As I understand it, on crewed flights of the Falcon 9 the AFTS is somehow integrated with the abort system so that it is impossible for it to detonate without the capsule having a few seconds to get to safety first.
I don't see how this would work for Starship, since it won't have an abort system.
If the booster is still firing, then starship will have to have a greater acceleration than the super heavy booster in order to separate. On F9 Crew this is done by the abort system, which is able to accelerate the crew capsule away at a higher acceleration than the whole F9 stack is experiencing at the time.
The real question here is what happens with a crewed second stage that has a problem with its engines/fuel. We’ve yet to see designs for the crewed interior beyond very conceptual stuff.
This same question was asked in the early years of commercial aviation. In the end, the industry (mostly) settled on aircraft designs that could passively glide reasonably well enough to land (sometimes). But some aircraft, e.g. military jets and Cirrus, came up with different answers (parachutes for the crew and for the whole aircraft, mostly).
We'll see how the commercial spacecraft industry deals with this, but I do think that we are at far too early of a stage to start expecting progress in this area. The first few decades of commercial spaceflight will be dangerous just like the first few decades of commercial aviation, or for that matter the first few centuries of commercial shipping. The answers, varied or uniform, will be interesting and I hope that I'll be around to see them.
I believe that the crewed version is way in the future when operations are much better understood. There’s no chance in hell they’re catching that 2028 window to march.
As ceejayoz said, "Death". The system WillPostForFood mentioned is indeed, as he said, extremely limited.
In the very first missions with only two astronauts, the shuttle had ejection seats. They were removed when more than two people flew at a time, because a) it is not possible to add more, and b) crew ride on two decks, not one.
After the loss of Challenger serious consideration was given to designing some sort of escape capsule for the entire crew, but it was decided that the weight and practicality considerations were not worth it.
The bottom line is that it is impossible to design any practical means of high-speed travel that can cover all eventualities. A century of extensive experience has led to air travel being the safest way to travel on average, but there are still fatalities. Maybe once we have a century of experience with Starship and its descendants we'll be able to say the same about space travel.
> Space Shuttle didn't have an escape system either
To be pedantic, the early flights had ejector seats for the pilot and commander, and the post-Challenger orbiters had a 'fire-pole' bail-out system. These systems could only be used in a very limited set of circumstances.
To compare with other launch methods, you'd need to use the same metric.
IIRC, Soyuz is actually more deadly, but it's been some time since I've seen the stats. Both Soyuz and the Space Shuttle are by far the most deadly form of transportation.
Broadly the same - 7 seats a launch, about 2 failures in about 150 launches, or 14 seat failures in 1000 seat launches.

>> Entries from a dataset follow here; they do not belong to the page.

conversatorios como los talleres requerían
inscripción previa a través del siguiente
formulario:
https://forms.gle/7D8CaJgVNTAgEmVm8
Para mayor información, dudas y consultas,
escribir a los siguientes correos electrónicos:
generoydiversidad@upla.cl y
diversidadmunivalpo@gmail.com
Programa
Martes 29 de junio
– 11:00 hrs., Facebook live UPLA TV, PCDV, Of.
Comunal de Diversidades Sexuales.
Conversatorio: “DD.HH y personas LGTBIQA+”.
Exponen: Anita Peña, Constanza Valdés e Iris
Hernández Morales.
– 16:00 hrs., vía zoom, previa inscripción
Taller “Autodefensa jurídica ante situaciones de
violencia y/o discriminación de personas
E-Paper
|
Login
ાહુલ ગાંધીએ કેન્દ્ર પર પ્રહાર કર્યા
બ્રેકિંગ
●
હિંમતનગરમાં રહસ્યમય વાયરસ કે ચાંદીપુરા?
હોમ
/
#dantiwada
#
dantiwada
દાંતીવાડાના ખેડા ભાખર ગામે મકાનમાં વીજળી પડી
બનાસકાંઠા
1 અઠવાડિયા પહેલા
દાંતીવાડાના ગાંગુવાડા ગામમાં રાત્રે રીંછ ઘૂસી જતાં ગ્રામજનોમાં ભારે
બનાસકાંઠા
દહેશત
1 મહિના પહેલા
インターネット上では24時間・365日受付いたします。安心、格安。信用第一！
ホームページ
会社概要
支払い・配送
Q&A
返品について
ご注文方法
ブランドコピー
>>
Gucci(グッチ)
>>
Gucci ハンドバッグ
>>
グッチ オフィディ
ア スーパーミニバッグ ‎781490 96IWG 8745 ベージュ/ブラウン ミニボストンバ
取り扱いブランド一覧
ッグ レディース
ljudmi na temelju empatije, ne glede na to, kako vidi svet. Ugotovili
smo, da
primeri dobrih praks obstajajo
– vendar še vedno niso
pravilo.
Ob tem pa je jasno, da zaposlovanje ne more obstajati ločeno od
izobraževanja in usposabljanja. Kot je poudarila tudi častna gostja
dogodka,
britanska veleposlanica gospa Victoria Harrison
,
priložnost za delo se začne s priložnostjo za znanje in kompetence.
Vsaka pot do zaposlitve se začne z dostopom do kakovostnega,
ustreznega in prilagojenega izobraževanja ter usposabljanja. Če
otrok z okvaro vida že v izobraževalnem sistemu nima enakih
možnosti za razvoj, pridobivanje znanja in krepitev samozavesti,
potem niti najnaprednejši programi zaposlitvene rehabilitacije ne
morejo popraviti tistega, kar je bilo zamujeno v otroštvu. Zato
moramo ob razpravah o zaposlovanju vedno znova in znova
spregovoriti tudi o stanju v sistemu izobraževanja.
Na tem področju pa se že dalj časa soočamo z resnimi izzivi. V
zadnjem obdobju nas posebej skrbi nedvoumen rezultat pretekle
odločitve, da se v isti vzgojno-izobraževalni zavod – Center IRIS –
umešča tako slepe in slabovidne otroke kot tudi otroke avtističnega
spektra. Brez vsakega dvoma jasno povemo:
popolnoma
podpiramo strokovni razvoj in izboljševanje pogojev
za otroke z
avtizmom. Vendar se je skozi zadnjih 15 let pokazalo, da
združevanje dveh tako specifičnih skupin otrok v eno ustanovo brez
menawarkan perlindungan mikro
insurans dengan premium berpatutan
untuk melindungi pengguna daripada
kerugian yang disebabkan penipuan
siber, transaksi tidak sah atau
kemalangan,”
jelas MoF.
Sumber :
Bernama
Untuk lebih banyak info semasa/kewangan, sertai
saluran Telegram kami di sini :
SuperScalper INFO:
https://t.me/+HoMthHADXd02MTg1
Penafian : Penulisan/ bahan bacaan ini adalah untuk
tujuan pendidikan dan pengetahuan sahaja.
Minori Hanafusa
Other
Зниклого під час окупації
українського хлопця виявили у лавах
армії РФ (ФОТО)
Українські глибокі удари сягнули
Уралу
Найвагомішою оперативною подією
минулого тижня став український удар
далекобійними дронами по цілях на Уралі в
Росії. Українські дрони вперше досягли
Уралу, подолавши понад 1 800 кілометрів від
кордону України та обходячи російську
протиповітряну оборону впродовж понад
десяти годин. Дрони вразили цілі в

The early launches didn’t have 7 people on but it’s not really relevant.
Worryingly for the shuttle the second failure was well into its lifespan. 5 failures in 50 launches then no failures for 200 more launches is better than 1 failure every 60 launches despite the second being theoretically better from the numbers.
You can either use 14/833 crew positions (individuals flew more than once), or 14/355 actual people who ever flew on the shuttle. You could also use 2/135 missions. I suppose an argument could be made for 2/269 as well if you want to count launch and reentry as separate risk events.
> Imagine explaining to the court that the passengers were blown up by your AI algorithm...
Autonomous flight termination systems are not "AI". It uses an on-board GPS and INS to figure out where the rocket is. It applies a pre-defined set of rules to the state vector and if any one of the rules fail it terminates the flight. You can read more about them here: https://www.gps.gov/cgsic/meetings/2019/valencia.pdf
It's not AI at all. It just has preset border conditions in terms of flight corridor and probably, predicted/calculated impact point if engines go out at that moment, and blows rocket up if they are violated. It's hard logic, comparison of some variables with set thresholds, not some "thinking".
Yes. I'm sure they apply all the mitigations possible.
Worth mentioning that the previous state of the art solution relied on a radio link too. Not sure if it was an implementation where jamming could led to flight termination, or where jamming could lead to failure to terminate a flight. But jamming, and resistance to it, was a concern even before autonomous flight termination.
I'm pretty sure Falcon 9 carrying crew has an AFTS. Challenger was destroyed by an FTS system as well despite having crew on board. I think it's just a risk you have to take to go on a rocket ride.
No. The shuttle broke up when the overall stack became unstable due to the right hand SRB separating because a strut that attached it to the external tank failed (due to a blowtorch effect from a failed O-ring). The Challenger orbiter ended up 'on top' and broke into several chunks - without involvement of any FTS - because of the aerodynamic stress (one of these chunks was the crew compartment). The SRBs were destroyed by their FTS systems, but this was more than 30 seconds after Challenger broke up. The ET simply disintegrated.
[Edit] added emphasis that the orbiter break-up (and destruction) was not due to any FTS.